RA3 implements queries on tabular datasets.

  • Partitioned joins and groupings.
  • Inner, left, right and full outer joins.
  • Projections and filters.
  • Selection of top K elements
  • Data import and export to and from csv.
  • RA3 supports only integer, long, double, string and instant (datetime) data types.

Documentation

For user facing documentation see the scaladoc of the ra3 package.

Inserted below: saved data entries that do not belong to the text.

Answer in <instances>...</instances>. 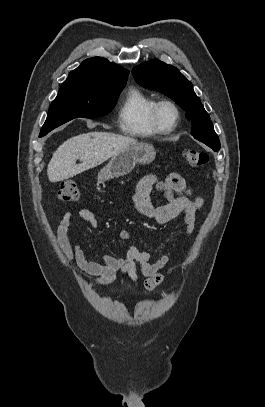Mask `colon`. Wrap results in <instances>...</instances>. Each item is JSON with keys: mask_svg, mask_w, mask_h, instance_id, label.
I'll list each match as a JSON object with an SVG mask.
<instances>
[{"mask_svg": "<svg viewBox=\"0 0 265 407\" xmlns=\"http://www.w3.org/2000/svg\"><path fill=\"white\" fill-rule=\"evenodd\" d=\"M183 157L187 164L196 167L204 166L209 160L207 153L196 149H185ZM57 198L62 202H76L81 198V191L76 183L67 181L60 186Z\"/></svg>", "mask_w": 265, "mask_h": 407, "instance_id": "obj_1", "label": "colon"}]
</instances>
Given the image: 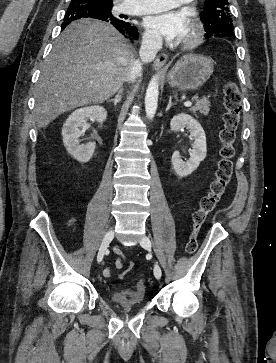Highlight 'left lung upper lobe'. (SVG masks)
<instances>
[{"label":"left lung upper lobe","mask_w":276,"mask_h":363,"mask_svg":"<svg viewBox=\"0 0 276 363\" xmlns=\"http://www.w3.org/2000/svg\"><path fill=\"white\" fill-rule=\"evenodd\" d=\"M228 0H205L201 21L204 24L206 38H235L233 20L228 7Z\"/></svg>","instance_id":"obj_1"}]
</instances>
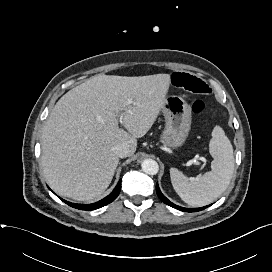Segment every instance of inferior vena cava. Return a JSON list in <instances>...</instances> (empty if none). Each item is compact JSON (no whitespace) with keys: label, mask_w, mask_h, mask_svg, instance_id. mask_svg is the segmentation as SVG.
<instances>
[{"label":"inferior vena cava","mask_w":272,"mask_h":272,"mask_svg":"<svg viewBox=\"0 0 272 272\" xmlns=\"http://www.w3.org/2000/svg\"><path fill=\"white\" fill-rule=\"evenodd\" d=\"M112 151L120 158L129 156V148L126 143H120L112 148Z\"/></svg>","instance_id":"1"}]
</instances>
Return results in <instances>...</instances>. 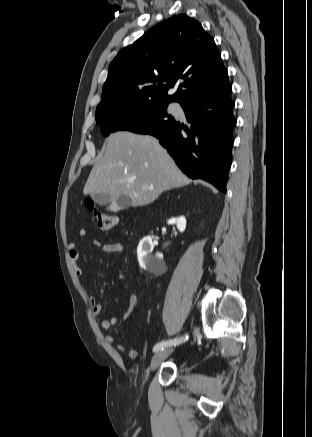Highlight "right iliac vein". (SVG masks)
<instances>
[{
  "label": "right iliac vein",
  "instance_id": "63e3f726",
  "mask_svg": "<svg viewBox=\"0 0 312 437\" xmlns=\"http://www.w3.org/2000/svg\"><path fill=\"white\" fill-rule=\"evenodd\" d=\"M172 351V348H164L161 351L157 352L152 358L150 369H157L159 365L172 353Z\"/></svg>",
  "mask_w": 312,
  "mask_h": 437
}]
</instances>
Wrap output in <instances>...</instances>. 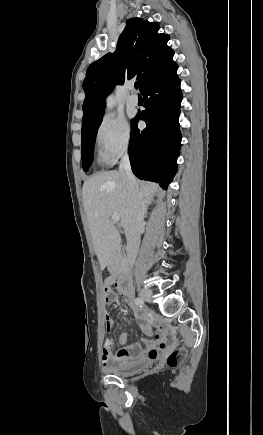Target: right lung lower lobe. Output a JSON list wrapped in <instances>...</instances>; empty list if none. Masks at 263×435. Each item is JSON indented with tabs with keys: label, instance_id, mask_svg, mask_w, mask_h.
<instances>
[{
	"label": "right lung lower lobe",
	"instance_id": "right-lung-lower-lobe-1",
	"mask_svg": "<svg viewBox=\"0 0 263 435\" xmlns=\"http://www.w3.org/2000/svg\"><path fill=\"white\" fill-rule=\"evenodd\" d=\"M178 66L174 63L152 80L141 92L146 108L132 120L129 158L133 173L140 179L154 181L167 189L177 171L181 142L179 129L182 93ZM139 120L146 128H137Z\"/></svg>",
	"mask_w": 263,
	"mask_h": 435
}]
</instances>
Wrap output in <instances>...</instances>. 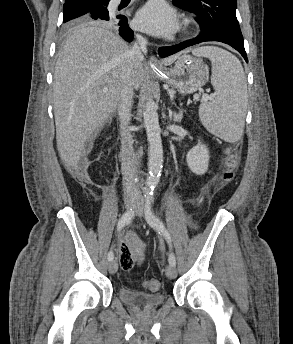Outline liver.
<instances>
[{
	"instance_id": "obj_1",
	"label": "liver",
	"mask_w": 293,
	"mask_h": 344,
	"mask_svg": "<svg viewBox=\"0 0 293 344\" xmlns=\"http://www.w3.org/2000/svg\"><path fill=\"white\" fill-rule=\"evenodd\" d=\"M130 50L117 34L93 25L78 28L65 42L54 70L53 99L57 149L66 167L77 166L85 143L116 111ZM180 55L163 63L170 65ZM145 80L141 64L134 88Z\"/></svg>"
}]
</instances>
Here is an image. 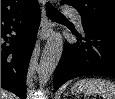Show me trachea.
Wrapping results in <instances>:
<instances>
[{
	"label": "trachea",
	"instance_id": "1",
	"mask_svg": "<svg viewBox=\"0 0 115 99\" xmlns=\"http://www.w3.org/2000/svg\"><path fill=\"white\" fill-rule=\"evenodd\" d=\"M46 13L50 18L65 17L60 11H58L51 3H46Z\"/></svg>",
	"mask_w": 115,
	"mask_h": 99
}]
</instances>
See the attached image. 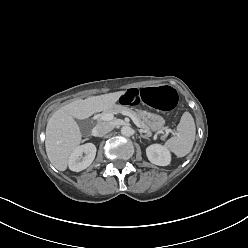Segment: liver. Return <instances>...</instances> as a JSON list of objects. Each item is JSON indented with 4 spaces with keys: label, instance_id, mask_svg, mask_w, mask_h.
I'll return each instance as SVG.
<instances>
[{
    "label": "liver",
    "instance_id": "obj_1",
    "mask_svg": "<svg viewBox=\"0 0 248 248\" xmlns=\"http://www.w3.org/2000/svg\"><path fill=\"white\" fill-rule=\"evenodd\" d=\"M124 91L78 99L58 109L48 120L45 147L48 159L59 171H65L71 153L82 140L80 127L75 121L84 120L97 112L112 107Z\"/></svg>",
    "mask_w": 248,
    "mask_h": 248
}]
</instances>
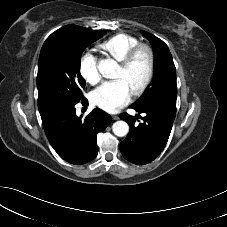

Missing value (null) semantics

  • direct literal or column comparison with a missing value always returns false (like Double.NaN)
  • filter for missing values is possible with explicit isMissing (like sql is null)
  • joins do not join on missing values i.e.:
    • inner join does not return missing values in the join column
    • outer join returns one row for each missing value row, with nothing joined from other tables (ie all missing)
  • group by on missing treats missing as an other (single) group
  • count distinct in groups do not count missing values
  • min/max in groups do not count missing values
  • all elementwise operations, including predicates propagate missing value i.e. if either of their input is missing the result is missing, except for the isMissing oeprator
  • logic operators follow 3 values logic (https://en.wikipedia.org/wiki/Three-valued_logic#Kleene_and_Priest_logics)
  • printf etc formats missing into a non missing string
  • Missing values are encoded as one of the values of the data type. As such these values can not be used for to encode their usual non-missing semantics: Double.NaN, Long.MinValue, Int.MinValue, "\u0001".
  • ordering of missing values below or above other elements are unobservable in ra3 because there is no full table sort operation. The operation which selects the top-k elements will not return missing values.

Build and test

sbt test

License

licensed under the Apache License, Version 2.0 (the "License"); you may not use this file except in compliance with the License. You may obtain a copy of the License at

http://www.apache.org/licenses/LICENSE-2.0

unless required by applicable law or agreed to in writing, software distributed under the License is distributed on an "AS IS" BASIS, WITHOUT warranties OR CONDITIONS OF ANY KIND, either express or implied. See the license for the specific language governing permissions and limitations under the License.